_ASSIGNED TASK_
The data below should be restated word for word, pictures omitted.

============

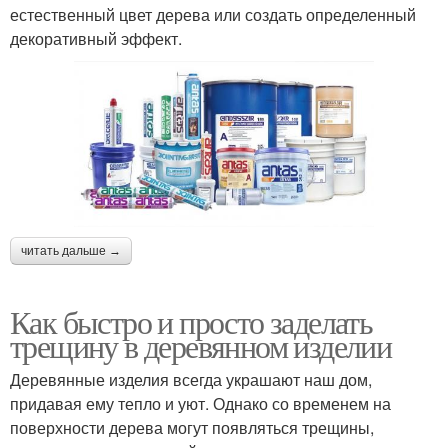
естественный цвет дерева или создать определенный
декоративный эффект.
читать дальше →
Как быстро и просто заделать
трещину в деревянном изделии
Деревянные изделия всегда украшают наш дом,
придавая ему тепло и уют. Однако со временем на
поверхности дерева могут появляться трещины,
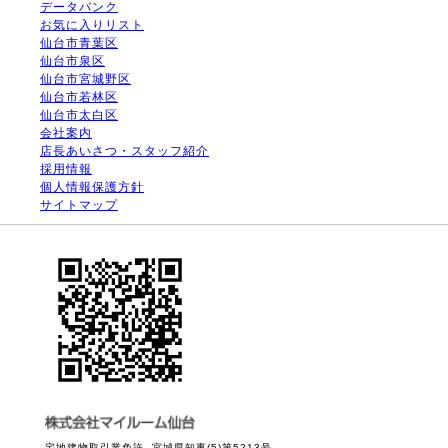
データバンク
お気に入りリスト
仙台市青葉区
仙台市泉区
仙台市宮城野区
仙台市若林区
仙台市太白区
会社案内
店長あいさつ・スタッフ紹介
採用情報
個人情報保護方針
サイトマップ
宅地建物取引業免許 宮城県知事(5)第5213号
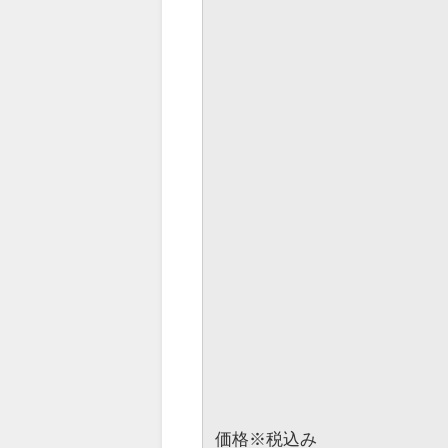
価格※税込み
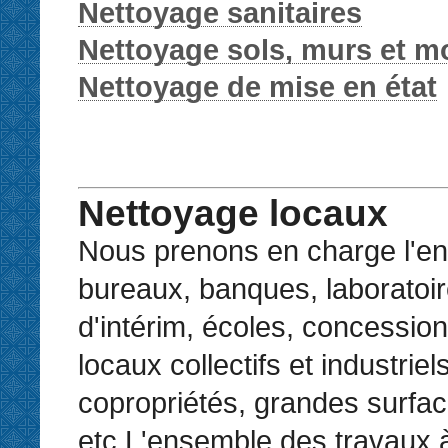
Nettoyage sanitaires
Nettoyage sols, murs et mo
Nettoyage de mise en état
Nettoyage locaux
Nous prenons en charge l'en
bureaux, banques, laboratoi
d'intérim, écoles, concession
locaux collectifs et industriels
copropriétés, grandes surfac
etc.L'ensemble des travaux à 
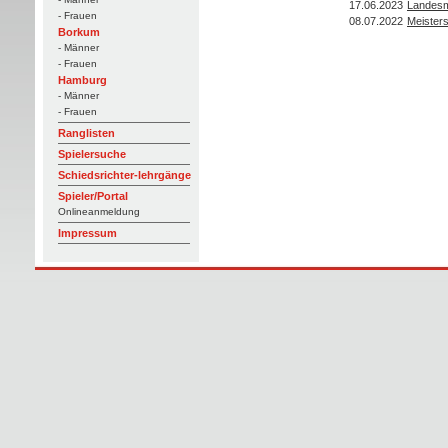
17.06.2023
Landesm
- Frauen
08.07.2022
Meister
Borkum
- Männer
- Frauen
Hamburg
- Männer
- Frauen
Ranglisten
Spielersuche
Schiedsrichter-lehrgänge
Spieler/Portal
Onlineanmeldung
Impressum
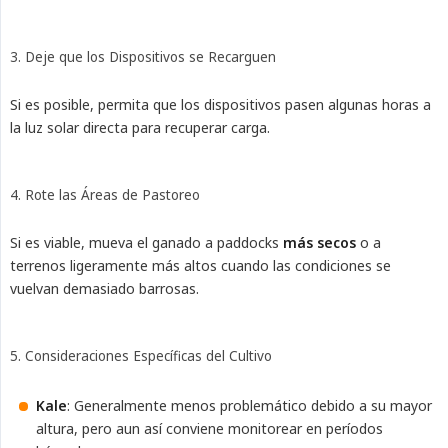
3. Deje que los Dispositivos se Recarguen
Si es posible, permita que los dispositivos pasen algunas horas a
la luz solar directa para recuperar carga.
4. Rote las Áreas de Pastoreo
Si es viable, mueva el ganado a paddocks
más secos
o a
terrenos ligeramente más altos cuando las condiciones se
vuelvan demasiado barrosas.
5. Consideraciones Específicas del Cultivo
Kale
: Generalmente menos problemático debido a su mayor
altura, pero aun así conviene monitorear en períodos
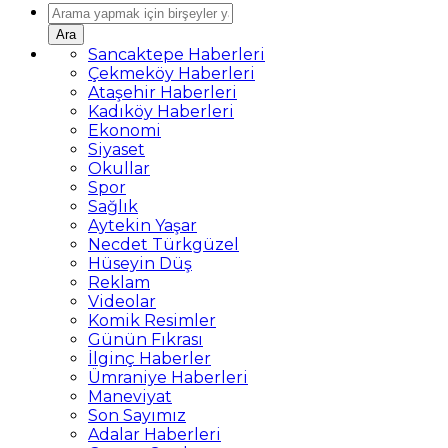
Ara
Sancaktepe Haberleri
Çekmeköy Haberleri
Ataşehir Haberleri
Kadıköy Haberleri
Ekonomi
Siyaset
Okullar
Spor
Sağlık
Aytekin Yaşar
Necdet Türkgüzel
Hüseyin Düş
Reklam
Videolar
Komik Resimler
Günün Fıkrası
İlginç Haberler
Ümraniye Haberleri
Maneviyat
Son Sayımız
Adalar Haberleri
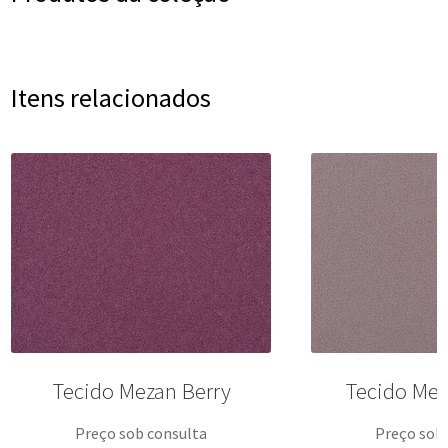
Itens relacionados
Tecido Mezan Berry
Tecido Mez
Preço sob consulta
Preço sob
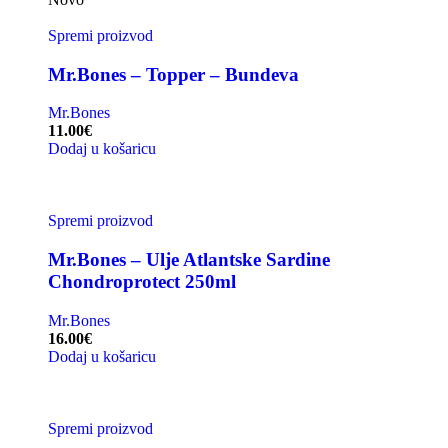
Spremi proizvod
Mr.Bones – Topper – Bundeva
Mr.Bones
11.00
€
Dodaj u košaricu
Spremi proizvod
Mr.Bones – Ulje Atlantske Sardine
Chondroprotect 250ml
Mr.Bones
16.00
€
Dodaj u košaricu
Spremi proizvod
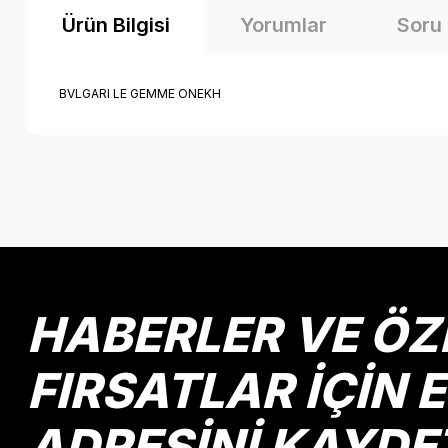
Ürün Bilgisi
Yorumlar
Soru
BVLGARI LE GEMME ONEKH
Bu ürünün fiyat bilgisi, resim, ürün açıklamalarında ve diğer k
Görüş ve önerileriniz için teşekkür ederiz.
Ürün resmi kalitesiz, bozuk veya görüntülenemiyor.
Ürün açıklamasında eksik bilgiler bulunuyor.
Ürün bilgilerinde hatalar bulunuyor.
HABERLER VE ÖZ
Ürün fiyatı diğer sitelerden daha pahalı.
Bu ürüne benzer farklı alternatifler olmalı.
FIRSATLAR İÇİN 
ADRESİNİ KAYDE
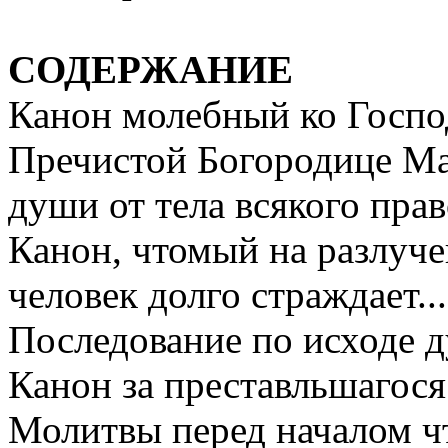
СОДЕРЖАНИЕ
Канон молебный ко Госпо
Пречистой Богородице Ма
души от тела всякого правоверн
Канон, чтомый на разлуче
человек долго страждает....
Последование по исходе ду
Канон за преставльшагося .
Молитвы перед началом ч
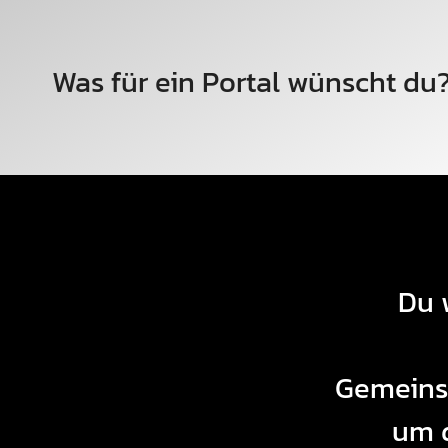
Was für ein Portal wünscht du
Du 
Gemeinsa
um d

============

_PROBLEM SOLUTION_
естественный цвет дерева или создать определенный
декоративный эффект.
читать дальше →
Как быстро и просто заделать
трещину в деревянном изделии
Деревянные изделия всегда украшают наш дом,
придавая ему тепло и уют. Однако со временем на
поверхности дерева могут появляться трещины,
データバンク
お気に入りリスト
仙台市青葉区
仙台市泉区
仙台市宮城野区
仙台市若林区
仙台市太白区
会社案内
店長あいさつ・スタッフ紹介
採用情報
個人情報保護方針
サイトマップ
宅地建物取引業免許 宮城県知事(5)第5213号
価格※税込み
Nettoyage sanitaires
Nettoyage sols, murs et mo
Nettoyage de mise en état
Nettoyage locaux
Nous prenons en charge l'en
bureaux, banques, laboratoi
d'intérim, écoles, concession
locaux collectifs et industriels
copropriétés, grandes surfac
etc.L'ensemble des travaux à 
17.06.2023
Landesm
- Frauen
08.07.2022
Meister
Borkum
- Männer
- Frauen
Hamburg
- Männer
- Frauen
Ranglisten
Spielersuche
Schiedsrichter-lehrgänge
Spieler/Portal
Onlineanmeldung
Impressum
3. Deje que los Dispositivos se Recarguen
Si es posible, permita que los dispositivos pasen algunas horas a
la luz solar directa para recuperar carga.
4. Rote las Áreas de Pastoreo
Si es viable, mueva el ganado a paddocks
más secos
o a
terrenos ligeramente más altos cuando las condiciones se
vuelvan demasiado barrosas.
5. Consideraciones Específicas del Cultivo
Kale
: Generalmente menos problemático debido a su mayor
altura, pero aun así conviene monitorear en períodos
Ara
Sancaktepe Haberleri
Çekmeköy Haberleri
Ataşehir Haberleri
Kadıköy Haberleri
Ekonomi
Siyaset
Okullar
Spor
Sağlık
Aytekin Yaşar
Necdet Türkgüzel
Hüseyin Düş
Reklam
Videolar
Komik Resimler
Günün Fıkrası
İlginç Haberler
Ümraniye Haberleri
Maneviyat
Son Sayımız
Adalar Haberleri
Itens relacionados
Tecido Mezan Berry
Tecido Mez
Preço sob consulta
Preço sob
Spremi proizvod
Mr.Bones – Topper – Bundeva
Mr.Bones
11.00
€
Dodaj u košaricu
Spremi proizvod
Mr.Bones – Ulje Atlantske Sardine
Chondroprotect 250ml
Mr.Bones
16.00
€
Dodaj u košaricu
Spremi proizvod
Ürün Bilgisi
Yorumlar
Soru
BVLGARI LE GEMME ONEKH
Bu ürünün fiyat bilgisi, resim, ürün açıklamalarında ve diğer k
Görüş ve önerileriniz için teşekkür ederiz.
Ürün resmi kalitesiz, bozuk veya görüntülenemiyor.
Ürün açıklamasında eksik bilgiler bulunuyor.
Ürün bilgilerinde hatalar bulunuyor.
HABERLER VE ÖZ
Ürün fiyatı diğer sitelerden daha pahalı.
Bu ürüne benzer farklı alternatifler olmalı.
FIRSATLAR İÇİN 
ADRESİNİ KAYDE
СОДЕРЖАНИЕ
Канон молебный ко Госпо
Пречистой Богородице Ма
души от тела всякого правоверн
Канон, чтомый на разлуче
человек долго страждает....
Последование по исходе ду
Канон за преставльшагося .
Молитвы перед началом ч
Was für ein Portal wünscht du
Du 
Gemeinsa
um d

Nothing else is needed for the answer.